Como ciencia, la medicina alopática reaccionaria de occidente ha escudriñado incansablemente en la dimensión física del ser, relegando las áreas grises de la mente a otros profesionales de metodologías menos exactas y renegando del espíritu en aquel proceso. Del estudio parcializado se obtuvo un ser humano también parcializado, más cascarón que persona, y la unión cuerpo-mente-espíritu se tornó irreconciliable. Ahora, que habemos más personas que nunca pues el alimento abunda, que nuestras vidas son las más longevas desde que tenemos registro fidedigno, se oye «salud mental» como un susurro del subconsciente entre la gente, como una carencia de la que estamos tomando consciencia sin comprender aún su naturaleza ni su extensión, pues hemos vivido demasiado tiempo en la anestesia sensorial e incluso la palabra «mente» nos resulta inabarcable. Y lo es, la mente es infinita y por ende inabarcable, pero el humano en su fantasía narcisista de omnipotencia, tan propia de estas últimas décadas, la limita en su estudio a su acotada área de entendimiento; o bien la rechaza del todo, tildando sus misterios de esoterismo. Sólo hace poco más de un siglo nace la psicología como tal —nada en comparación a los miles de años de desarrollo de la medicina alopática— para hacerse cargo, junto a la psiquiatría, de la salud mental. Nuevamente se incurre en la fragmentación del ser, olvidando su funcionamiento unitario a tal punto que patologías derivadas de la ruptura de la homeostasis mental, como la diabetes por insulinorresistencia, son tratadas en muchos casos sólo con medicamentos —en este caso, hipoglicemiantes—. Se olvida que aquel individuo forjó durante su historia vital una relación anómala con la comida —facilitada en gran parte por el mercado capitalista—, utilizando los alimentos para un fin distinto que su adecuada nutrición: el cese de la angustia mediante la obtención de placer con mezclas adictivas de azúcares y grasas. Luego le damos metformina para los estragos visibles de sus falencias sostenidas en la autoeficacia, el autoestima y el autocontrol, y aquí no ha pasado nada.
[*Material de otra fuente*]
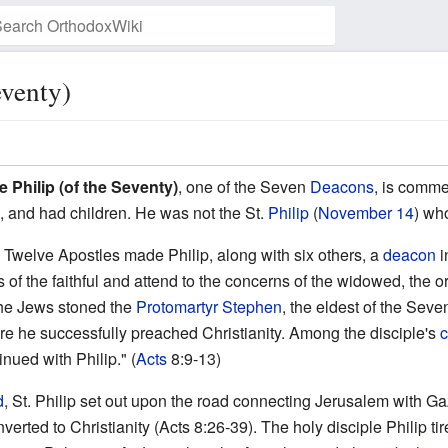
eventy)
Watch this page
e Philip (of the Seventy)
, one of the Seven
Deacons
, is comm
, and had children. He was not the St.
Philip
(
November 14
) wh
e Twelve Apostles made Philip, along with six others, a
deacon
i
gs of the faithful and attend to the concerns of the widowed, th
the Jews stoned the
Protomartyr
Stephen
, the eldest of the Seve
re he successfully preached Christianity. Among the disciple's
c
tinued with Philip." (
Acts
8:9-13)
d
, St. Philip set out upon the road connecting Jerusalem with Gaz
erted to Christianity (Acts 8:26-39). The holy disciple Philip t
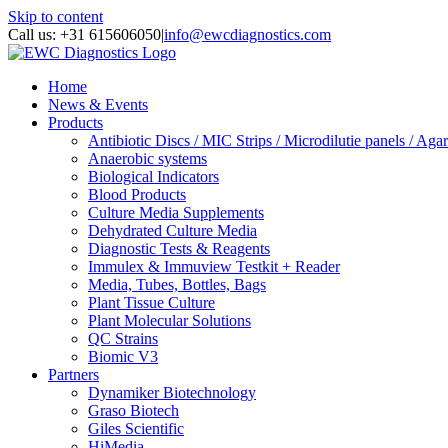
Skip to content
Call us: +31 615606050
|
info@ewcdiagnostics.com
Home
News & Events
Products
Antibiotic Discs / MIC Strips / Microdilutie panels / Agar
Anaerobic systems
Biological Indicators
Blood Products
Culture Media Supplements
Dehydrated Culture Media
Diagnostic Tests & Reagents
Immulex & Immuview Testkit + Reader
Media, Tubes, Bottles, Bags
Plant Tissue Culture
Plant Molecular Solutions
QC Strains
Biomic V3
Partners
Dynamiker Biotechnology
Graso Biotech
Giles Scientific
HiMedia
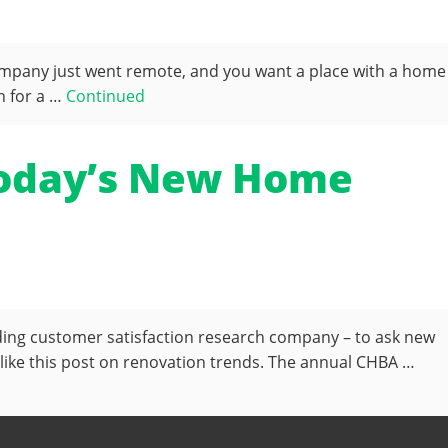
ompany just went remote, and you want a place with a home
h for a …
Continued
 Today’s New Home
ading customer satisfaction research company – to ask new
ike this post on renovation trends. The annual CHBA …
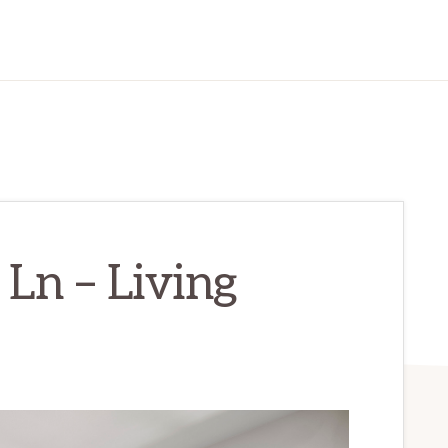
Ln – Living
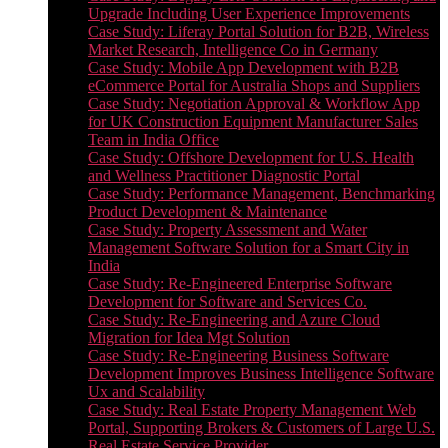
Upgrade Including User Experience Improvements
Case Study: Liferay Portal Solution for B2B, Wireless
Market Research, Intelligence Co in Germany
Case Study: Mobile App Development with B2B
eCommerce Portal for Australia Shops and Suppliers
Case Study: Negotiation Approval & Workflow App
for UK Construction Equipment Manufacturer Sales
Team in India Office
Case Study: Offshore Development for U.S. Health
and Wellness Practitioner Diagnostic Portal
Case Study: Performance Management, Benchmarking
Product Development & Maintenance
Case Study: Property Assessment and Water
Management Software Solution for a Smart City in
India
Case Study: Re-Engineered Enterprise Software
Development for Software and Services Co.
Case Study: Re-Engineering and Azure Cloud
Migration for Idea Mgt Solution
Case Study: Re-Engineering Business Software
Development Improves Business Intelligence Software
Ux and Scalability
Case Study: Real Estate Property Management Web
Portal, Supporting Brokers & Customers of Large U.S.
Real Estate Service Provider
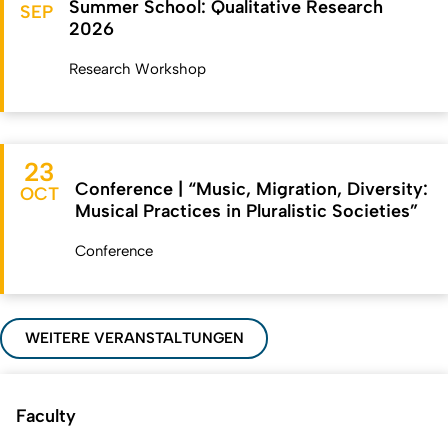
Summer School: Qualitative Research
SEP
2026
Research Workshop
23
Conference | “Music, Migration, Diversity:
OCT
Musical Practices in Pluralistic Societies”
Conference
WEITERE VERANSTALTUNGEN
Faculty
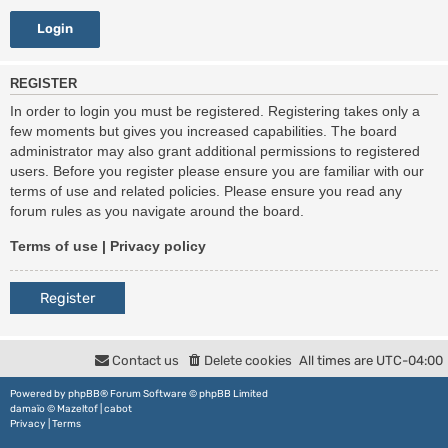
REGISTER
In order to login you must be registered. Registering takes only a
few moments but gives you increased capabilities. The board
administrator may also grant additional permissions to registered
users. Before you register please ensure you are familiar with our
terms of use and related policies. Please ensure you read any
forum rules as you navigate around the board.
Terms of use
|
Privacy policy
Register
Contact us
Delete cookies
All times are
UTC-04:00
Powered by
phpBB
® Forum Software © phpBB Limited
damaïo ©
Mazeltof
|
cabot
Privacy
|
Terms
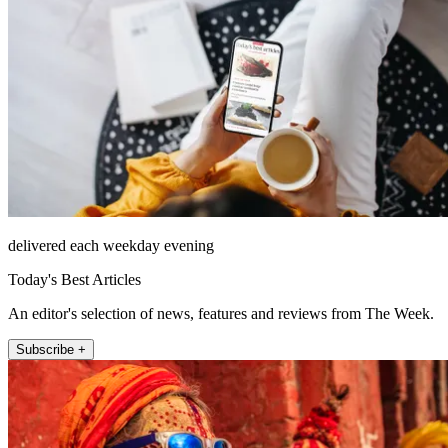
delivered each weekday evening
Today's Best Articles
An editor's selection of news, features and reviews from The Week.
Subscribe +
El quiebre de la unidad del individuo no sólo atenta contra su salud, sino también contra su entorno. Parcializar el organismo en sistemas facilita su estudio, pero induce a sesgo pues se entiende como cerrado aquel sistema que siempre ha sido abierto. Las filosofías orientales bien comprenden que la interdependencia es total, universal, y algo de eso aún queda de regusto en su medicina tradicional. Aquí, en Chile, el neoliberalismo ha plagado de supermercados nuestras ciudades y de frutos de verano nuestros platos de invierno y ¡qué maravilla tener tomates frescos en julio! Pero la naturaleza tiene sus pulsos y ciclos por algo; y en ellos pienso que descansa la salud, en ellos y no en la utopía.

Lo que no se mantiene en equilibrio queda destinado a golpearse contra sí mismo. Para la salud, el equilibrio es el único estado posible, pero éste no es estático ni frágil, sino todo lo contrario. Es un fluir armónico con el devenir desprovisto de extremismos polares. Es dinámico y vivo. Es vibrar en resonancia con la naturaleza rítmica y pulsátil del individuo, de sus ciclos internos y los de su entorno. Es la comprensión, asimilación y puesta en práctica de la unidad del ser y su interrelación con el Todo. La enfermedad surge de la fibrilación, de la disritmia y el caos, de insistir y persistir en alterar la naturaleza en vez de bailar a su compás, de resistirla —como si fuera esto posible—, de la disonancia.